Learn how investors measure the real performance of their investments by including both price appreciation and dividends.
← Return to FAQ Home PageOne of the most important concepts in investing is understanding your total return. Many investors focus exclusively on whether the price of a stock has increased or decreased. However, that approach only tells part of the story.
Total return measures the complete performance of an investment by considering both capital appreciation and any income generated by the investment, such as dividends.
This metric provides a much clearer picture of how well your investments are truly performing over time.
Total Return = ((Current Value + Dividends Received − Original Investment) ÷ Original Investment) × 100
Because it includes all sources of gains, total return is often considered one of the most accurate ways to evaluate investment performance.
Suppose you invested $10,000 in a stock portfolio.
After several years, your investments are now worth $11,500. During that period, you also received $700 in dividends.
Your calculation would be:
Current Value: $11,500
Dividends Received: $700
Original Investment: $10,000
Total Return = (($11,500 + $700 − $10,000) ÷ $10,000) × 100
Total Return = 22%
Even though the stock price increased by only 15%, the actual performance was better because dividends contributed an additional 7%.
This example illustrates why ignoring dividends can underestimate the true success of an investment strategy.
Long-term investors frequently rely on total return because it reflects reality more accurately than simply monitoring price changes.
Includes both price appreciation and investment income.
Allows investors to compare investments fairly.
Shows how dividends contribute to wealth creation.
Provides a more complete basis for portfolio evaluation.
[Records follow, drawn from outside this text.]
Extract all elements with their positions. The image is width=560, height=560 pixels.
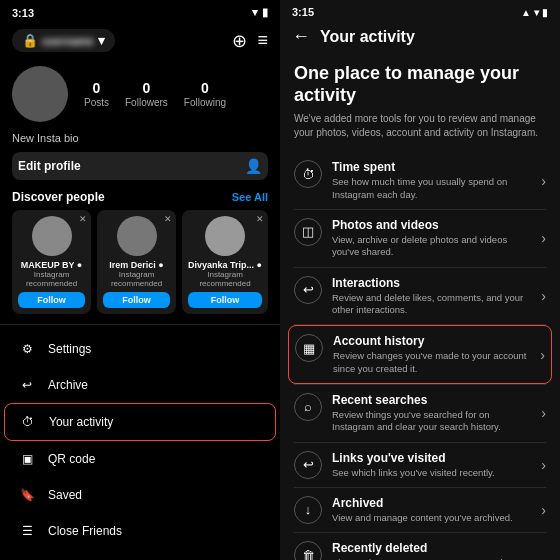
- sidebar-label-your-activity: Your activity: [49, 415, 113, 429]
- edit-profile-label: Edit profile: [18, 159, 81, 173]
- settings-icon: ⚙: [18, 340, 36, 358]
- archived-text: Archived View and manage content you've …: [332, 496, 531, 524]
- sidebar-label-settings: Settings: [48, 342, 91, 356]
- person-sub-0: Instagram recommended: [18, 270, 85, 288]
- hero-title: One place to manage your activity: [294, 63, 546, 106]
- person-avatar-0: [32, 216, 72, 256]
- links-visited-chevron: ›: [541, 457, 546, 473]
- r-signal-icon: ▲: [521, 7, 531, 18]
- discover-section: Discover people See All ✕ MAKEUP BY ● In…: [0, 184, 280, 318]
- r-battery-icon: ▮: [542, 7, 548, 18]
- sidebar-label-qr-code: QR code: [48, 452, 95, 466]
- follow-btn-0[interactable]: Follow: [18, 292, 85, 308]
- recent-searches-chevron: ›: [541, 405, 546, 421]
- left-top-bar: 🔒 username ▾ ⊕ ≡: [0, 23, 280, 58]
- interactions-icon: ↩: [294, 276, 322, 304]
- following-count: 0: [184, 80, 226, 96]
- lock-icon: 🔒: [22, 33, 38, 48]
- recently-deleted-icon: 🗑: [294, 541, 322, 560]
- battery-icon: ▮: [262, 6, 268, 19]
- activity-item-archived[interactable]: ↓ Archived View and manage content you'v…: [288, 488, 552, 532]
- back-arrow-icon[interactable]: ←: [292, 26, 310, 47]
- activity-item-interactions[interactable]: ↩ Interactions Review and delete likes, …: [288, 268, 552, 325]
- dropdown-icon: ▾: [98, 33, 105, 48]
- people-row: ✕ MAKEUP BY ● Instagram recommended Foll…: [12, 210, 268, 314]
- hero-section: One place to manage your activity We've …: [280, 55, 560, 152]
- add-post-icon[interactable]: ⊕: [232, 30, 247, 52]
- links-visited-desc: See which links you've visited recently.: [332, 467, 531, 479]
- edit-profile-icon: 👤: [245, 158, 262, 174]
- activity-item-photos-videos[interactable]: ◫ Photos and videos View, archive or del…: [288, 210, 552, 267]
- qr-code-icon: ▣: [18, 450, 36, 468]
- top-bar-icons: ⊕ ≡: [232, 30, 268, 52]
- sidebar-item-favorites[interactable]: ☆ Favorites: [4, 549, 276, 560]
- left-status-bar: 3:13 ▾ ▮: [0, 0, 280, 23]
- recently-deleted-text: Recently deleted View and manage content…: [332, 541, 531, 560]
- recently-deleted-label: Recently deleted: [332, 541, 531, 555]
- activity-list: ⏱ Time spent See how much time you usual…: [280, 152, 560, 560]
- person-avatar-1: [117, 216, 157, 256]
- account-history-icon: ▦: [295, 334, 323, 362]
- posts-label: Posts: [84, 97, 109, 108]
- sidebar-item-close-friends[interactable]: ☰ Close Friends: [4, 513, 276, 549]
- links-visited-icon: ↩: [294, 451, 322, 479]
- followers-label: Followers: [125, 97, 168, 108]
- person-sub-1: Instagram recommended: [103, 270, 170, 288]
- menu-icon[interactable]: ≡: [257, 30, 268, 52]
- followers-count: 0: [125, 80, 168, 96]
- links-visited-label: Links you've visited: [332, 451, 531, 465]
- edit-profile-button[interactable]: Edit profile 👤: [12, 152, 268, 180]
- person-avatar-2: [205, 216, 245, 256]
- right-title: Your activity: [320, 28, 415, 46]
- person-card-1: ✕ Irem Derici ● Instagram recommended Fo…: [97, 210, 176, 314]
- person-name-1: Irem Derici ●: [103, 260, 170, 270]
- left-status-icons: ▾ ▮: [252, 6, 268, 19]
- activity-item-account-history[interactable]: ▦ Account history Review changes you've …: [288, 325, 552, 384]
- see-all-link[interactable]: See All: [232, 191, 268, 203]
- profile-stats: 0 Posts 0 Followers 0 Following: [84, 80, 226, 108]
- activity-item-recent-searches[interactable]: ⌕ Recent searches Review things you've s…: [288, 385, 552, 442]
- posts-count: 0: [84, 80, 109, 96]
- follow-btn-1[interactable]: Follow: [103, 292, 170, 308]
- discover-header: Discover people See All: [12, 190, 268, 204]
- person-sub-2: Instagram recommended: [188, 270, 262, 288]
- close-icon-2[interactable]: ✕: [256, 214, 264, 224]
- archived-desc: View and manage content you've archived.: [332, 512, 531, 524]
- photos-videos-chevron: ›: [541, 230, 546, 246]
- recent-searches-text: Recent searches Review things you've sea…: [332, 393, 531, 434]
- right-panel: 3:15 ▲ ▾ ▮ ← Your activity One place to …: [280, 0, 560, 560]
- activity-item-links-visited[interactable]: ↩ Links you've visited See which links y…: [288, 443, 552, 487]
- person-card-0: ✕ MAKEUP BY ● Instagram recommended Foll…: [12, 210, 91, 314]
- close-icon-0[interactable]: ✕: [79, 214, 87, 224]
- recent-searches-icon: ⌕: [294, 393, 322, 421]
- bio-text: New Insta bio: [0, 130, 280, 148]
- right-status-bar: 3:15 ▲ ▾ ▮: [280, 0, 560, 22]
- sidebar-label-archive: Archive: [48, 378, 88, 392]
- menu-list: ⚙ Settings ↩ Archive ⏱ Your activity ▣ Q…: [0, 331, 280, 560]
- your-activity-icon: ⏱: [19, 413, 37, 431]
- follow-btn-2[interactable]: Follow: [188, 292, 262, 308]
- sidebar-item-settings[interactable]: ⚙ Settings: [4, 331, 276, 367]
- following-stat: 0 Following: [184, 80, 226, 108]
- sidebar-item-saved[interactable]: 🔖 Saved: [4, 477, 276, 513]
- r-wifi-icon: ▾: [534, 7, 539, 18]
- photos-videos-icon: ◫: [294, 218, 322, 246]
- sidebar-item-your-activity[interactable]: ⏱ Your activity: [4, 403, 276, 441]
- activity-item-recently-deleted[interactable]: 🗑 Recently deleted View and manage conte…: [288, 533, 552, 560]
- following-label: Following: [184, 97, 226, 108]
- time-spent-text: Time spent See how much time you usually…: [332, 160, 531, 201]
- sidebar-item-archive[interactable]: ↩ Archive: [4, 367, 276, 403]
- followers-stat: 0 Followers: [125, 80, 168, 108]
- photos-videos-label: Photos and videos: [332, 218, 531, 232]
- archived-icon: ↓: [294, 496, 322, 524]
- sidebar-item-qr-code[interactable]: ▣ QR code: [4, 441, 276, 477]
- close-icon-1[interactable]: ✕: [164, 214, 172, 224]
- interactions-text: Interactions Review and delete likes, co…: [332, 276, 531, 317]
- username-pill[interactable]: 🔒 username ▾: [12, 29, 115, 52]
- time-spent-icon: ⏱: [294, 160, 322, 188]
- activity-item-time-spent[interactable]: ⏱ Time spent See how much time you usual…: [288, 152, 552, 209]
- right-time: 3:15: [292, 6, 314, 18]
- time-spent-label: Time spent: [332, 160, 531, 174]
- archived-label: Archived: [332, 496, 531, 510]
- profile-section: 0 Posts 0 Followers 0 Following: [0, 58, 280, 130]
Reveals the cumulative effect of investing over time.
Helps investors focus on outcomes rather than short-term noise.
Although total return can be calculated manually, it often becomes complicated once investors own multiple securities, receive recurring dividends, or manage several portfolios simultaneously.
Value Investing Software simplifies this process by helping investors organize transactions and evaluate portfolio performance efficiently.
Because the software evolves through community feedback, investors themselves help shape future enhancements and reporting capabilities.
This investor-focused philosophy allows the platform to adapt as financial needs evolve over time.
Total return is calculated by considering everything your investment has generated, including price appreciation and dividends received.
By evaluating the complete picture, investors can better understand whether their strategies are truly working and make more informed decisions about future investments.
While manual calculations are certainly possible, software tools can simplify the process significantly, especially as portfolios become more sophisticated.
To calculate total return, add your investment gains and dividends, subtract the original investment amount, divide by the original investment, and multiply by 100. Value Investing Software helps investors track total return automatically while remaining free forever, storing data locally, supporting desktop and Android versions through REST API integration, and continuously improving through investor feedback.
The most successful investors focus not only on what their investments are worth today, but on the complete return generated throughout their investment journey.